As China withdrew from the competition, the US picked up the slack and became the largest provider of BTC hashrate, accounting for 37.84% of total mining output as of January 2022.
Despite the many state and federal regulatory hurdles facing crypto companies in the region, the United States plays an important role in keeping Bitcoin (BTC) and the crypto ecosystem alive. As China fades from the limelight after a permanent crypto ban, the United States continues to lead in terms of contributing to hash rates and ATM deployments globally.
Before the crackdown on BTC mining, China historically accounted for over 50% of all hashing as of February 2021. As China withdrew from the competition, the US took the doldrums to become the largest provider of BTC hashrate with a 37.84% share. total mining output through January 2022.
Distribution of Bitcoin mining hashrate from September 2019 to January 2022 by country. Source: Statistics
As shown above, Chinese miners resumed operations in September 2021. However, miners in the US continued to dominate the market, increasing their contribution to the hashrate month-on-month.
Distribution of cryptomats by continents and countries. Source: CoinATMRadar
Additionally, the United States has the largest number of installed ATMs, accounting for almost 88% of all crypto ATM installations worldwide. Over 90% of all ATMs installed in recent months are in the United States.
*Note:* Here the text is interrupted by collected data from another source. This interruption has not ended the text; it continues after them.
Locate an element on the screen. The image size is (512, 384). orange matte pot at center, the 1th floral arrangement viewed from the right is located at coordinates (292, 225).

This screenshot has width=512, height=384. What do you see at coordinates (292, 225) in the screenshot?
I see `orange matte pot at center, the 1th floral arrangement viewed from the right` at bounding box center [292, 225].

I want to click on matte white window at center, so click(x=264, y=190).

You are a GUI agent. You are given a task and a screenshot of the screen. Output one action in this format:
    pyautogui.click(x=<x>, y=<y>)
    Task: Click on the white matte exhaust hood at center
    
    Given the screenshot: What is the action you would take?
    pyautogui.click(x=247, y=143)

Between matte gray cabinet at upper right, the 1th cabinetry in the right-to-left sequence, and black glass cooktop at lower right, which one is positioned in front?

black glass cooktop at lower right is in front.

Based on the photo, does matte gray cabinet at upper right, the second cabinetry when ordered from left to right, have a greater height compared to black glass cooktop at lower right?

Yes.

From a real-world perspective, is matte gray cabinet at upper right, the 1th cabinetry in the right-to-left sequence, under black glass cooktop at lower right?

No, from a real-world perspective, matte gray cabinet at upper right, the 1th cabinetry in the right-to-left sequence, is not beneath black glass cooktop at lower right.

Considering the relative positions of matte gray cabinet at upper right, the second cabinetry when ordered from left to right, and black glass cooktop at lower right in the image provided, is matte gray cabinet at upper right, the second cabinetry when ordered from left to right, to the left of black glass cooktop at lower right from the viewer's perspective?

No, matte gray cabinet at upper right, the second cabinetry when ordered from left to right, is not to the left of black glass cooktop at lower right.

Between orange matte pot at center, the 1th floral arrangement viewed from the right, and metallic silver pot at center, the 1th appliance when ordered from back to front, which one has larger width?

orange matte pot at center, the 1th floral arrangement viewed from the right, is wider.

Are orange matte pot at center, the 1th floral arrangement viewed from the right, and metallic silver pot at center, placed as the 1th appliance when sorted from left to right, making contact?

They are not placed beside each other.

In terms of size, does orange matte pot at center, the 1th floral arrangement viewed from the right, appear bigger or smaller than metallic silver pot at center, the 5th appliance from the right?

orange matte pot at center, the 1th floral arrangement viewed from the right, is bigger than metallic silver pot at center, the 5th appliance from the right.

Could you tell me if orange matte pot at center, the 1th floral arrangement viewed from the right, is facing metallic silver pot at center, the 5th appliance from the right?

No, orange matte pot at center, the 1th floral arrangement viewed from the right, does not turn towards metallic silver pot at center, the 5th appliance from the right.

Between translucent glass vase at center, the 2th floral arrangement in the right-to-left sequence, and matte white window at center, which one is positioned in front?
Coin ATM Radar data confirms that this trend continues into July, with 641 out of 710 Bitcoin and crypto ATMs installed in the US in the first 10 days of the month.
Canada continues to strengthen North America’s position in the crypto ecosystem, being the second largest crypto ATM network after the US. Outside of the Americas, Spain has the largest number of cryptocurrency ATMs at 210 or 0.5% of the total number of active ATMs.
Related: Global GPU price falls to offset falling bitcoin mining revenue
The combination of global chip shortages and the coronavirus pandemic immediately sent prices skyrocketing for the most important part of a mining rig, the graphics processing unit (GPU). However, as prices dropped below MSRP and hash rates contributed to the decline, miners found an opportunity to purchase their dream mining hardware.
GPU price history over the past year. Source: TechSpot
In May alone, GPU prices fell an average of more than 15%, further forcing sellers in the secondary market to lower their exorbitant prices on used mining rigs.